Kita harus bertanya siapa yang menguasai rantai pasoknya, siapa yang menjadi pemasok, siapa yang menentukan harga, dan apakah petani, nelayan, peternak, UMKM serta koperasi benar-benar mendapatkan ruang utama.
Negara jangan sampai berniat memberi makan anak bangsa, tetapi keuntungan ekonominya justru lebih banyak mengalir kepada mereka yang sudah lama menguasai pasar.
Kita juga patut waspada ketika peran negara, terutama kekuatan militer, semakin memasuki ruang-ruang sipil. Indonesia telah membayar mahal harga sebuah sejarah ketika kekuasaan terlalu jauh mencampuri kehidupan sipil.
Reformasi 1998 lahir dengan salah satu pesan paling penting, supremasi sipil, demokrasi, dan kebebasan warga harus dijaga.
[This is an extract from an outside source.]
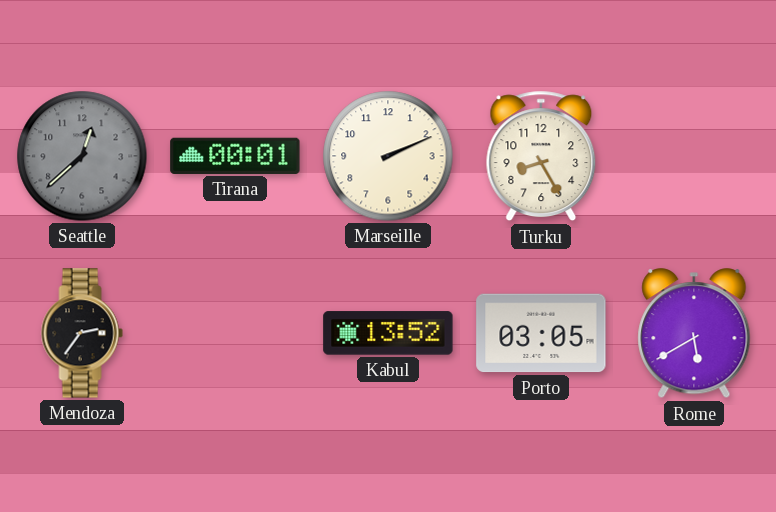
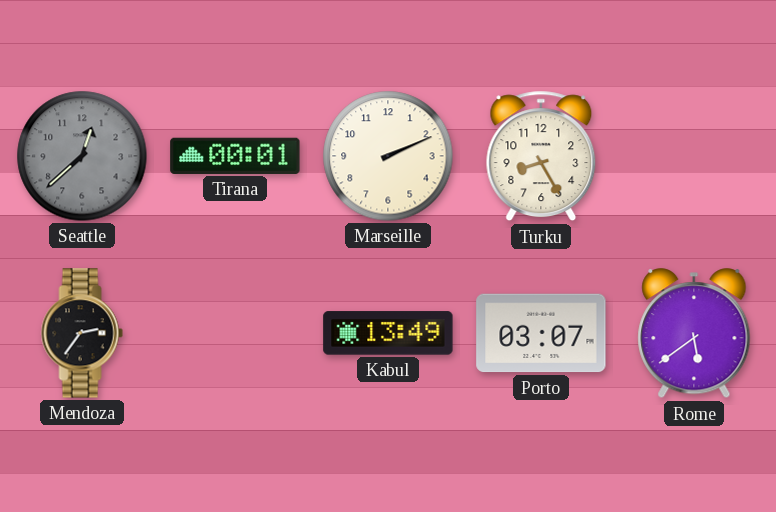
Kabul: 13:52 -> 13:49
Porto: 03:05 -> 03:07
Rome: 5:40 -> 5:39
Karena itu, kritik tidak boleh diperlakukan sebagai ancaman dan kebebasan berekspresi tidak boleh dianggap sebagai pembangkangan.
Hannah Arendt mengingatkan pentingnya ruang publik sebagai tempat warga hadir, berbicara, dan berbeda. Negara yang kuat bukan negara yang membuat rakyat takut berbicara, negara yang kuat adalah negara yang cukup percaya diri untuk mendengar suara yang tidak menyenangkannya.
Di tingkat daerah, semangat sentralisasi juga terasa semakin kuat. Otonomi daerah yang dahulu diharapkan menjadi napas Reformasi jangan sampai perlahan kehilangan makna karena daerah hanya menjadi pelaksana kebijakan pusat.
Efisiensi anggaran memang penting, tetapi efisiensi tidak boleh berubah menjadi amputasi kewenangan. Daerah memiliki persoalan yang tidak selalu bisa dibaca dari Jakarta.
Begitu pula berbagai program seperti Koperasi Merah Putih harus diuji substansinya, apakah benar-benar lahir dari kebutuhan rakyat atau hanya menjadi proyek administratif yang namanya indah tetapi manfaatnya belum tentu terasa? Koperasi seharusnya menjadi alat kedaulatan ekonomi rakyat, bukan sekadar papan nama yang dicat merah putih.
Aristoteles memandang negara sebagai jalan menuju kehidupan yang baik, sementara Amartya Sen menempatkan manusia dan kebebasannya sebagai ukuran penting pembangunan.
Karena itu, ukuran keberhasilan republik sesungguhnya sederhana, apakah rakyat semakin sejahtera, semakin bebas, semakin berdaya, dan semakin bermartabat?
Kritik terhadap pemerintah bukan berarti membenci Indonesia. Justru terkadang kritik adalah bentuk cinta yang paling jujur. Kita tidak sedang ingin menjatuhkan republik, kita sedang mengingatkan agar republik tidak kehilangan arah.
Sebab mencintai bangsa tidak berarti wajib memuji setiap keputusan penguasa. Ada kalanya cinta justru menuntut keberanian untuk berkata, ini keliru, ini harus diperbaiki, dan jangan membawa republik terlalu jauh dari cita-cita pendiri bangsa.
Pada akhirnya, Indonesia adalah tanah tumpah darah yang kita cintai. Kita tidak memiliki negeri lain untuk diwariskan kepada anak-anak kita.
Maka setiap 17 Agustus seharusnya bukan hanya menjadi perayaan kemenangan, tetapi juga ruang untuk mengoreksi perjalanan.
Kita berharap kepemimpinan nasional semakin peka terhadap rakyat yang sedang terjepit, semakin rendah hati menerima kritik, semakin adil mendistribusikan kekuasaan dan sumber daya, serta semakin sadar bahwa republik bukan milik penguasa, melainkan milik seluruh rakyat.
Sebab merah putih tidak hanya berkibar di tiang upacara, ia seharusnya berkibar di dalam nurani setiap penyelenggara negara.
Kemerdekaan bukan sesuatu yang selesai diproklamasikan pada 1945. Kemerdekaan adalah janji yang setiap generasi wajib tunaikan dan setiap kekuasaan wajib berani mempertanggungjawabkannya.